▶ **Try it**: In your copy, reproduce each entry exactly and include no picture.

--

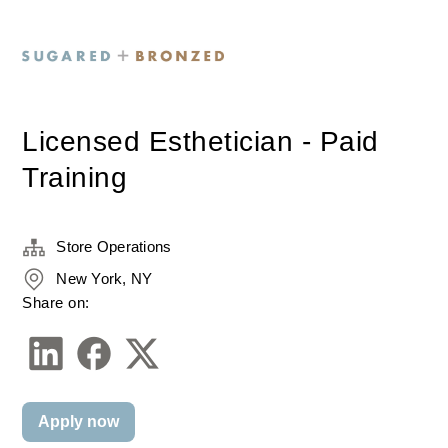
Licensed Esthetician - Paid
Training
Store Operations
New York, NY
Share on:
Apply now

--

▶ **Task solution**:
Licensed Esthetician - Paid
Training
Store Operations
New York, NY
Share on:
Apply now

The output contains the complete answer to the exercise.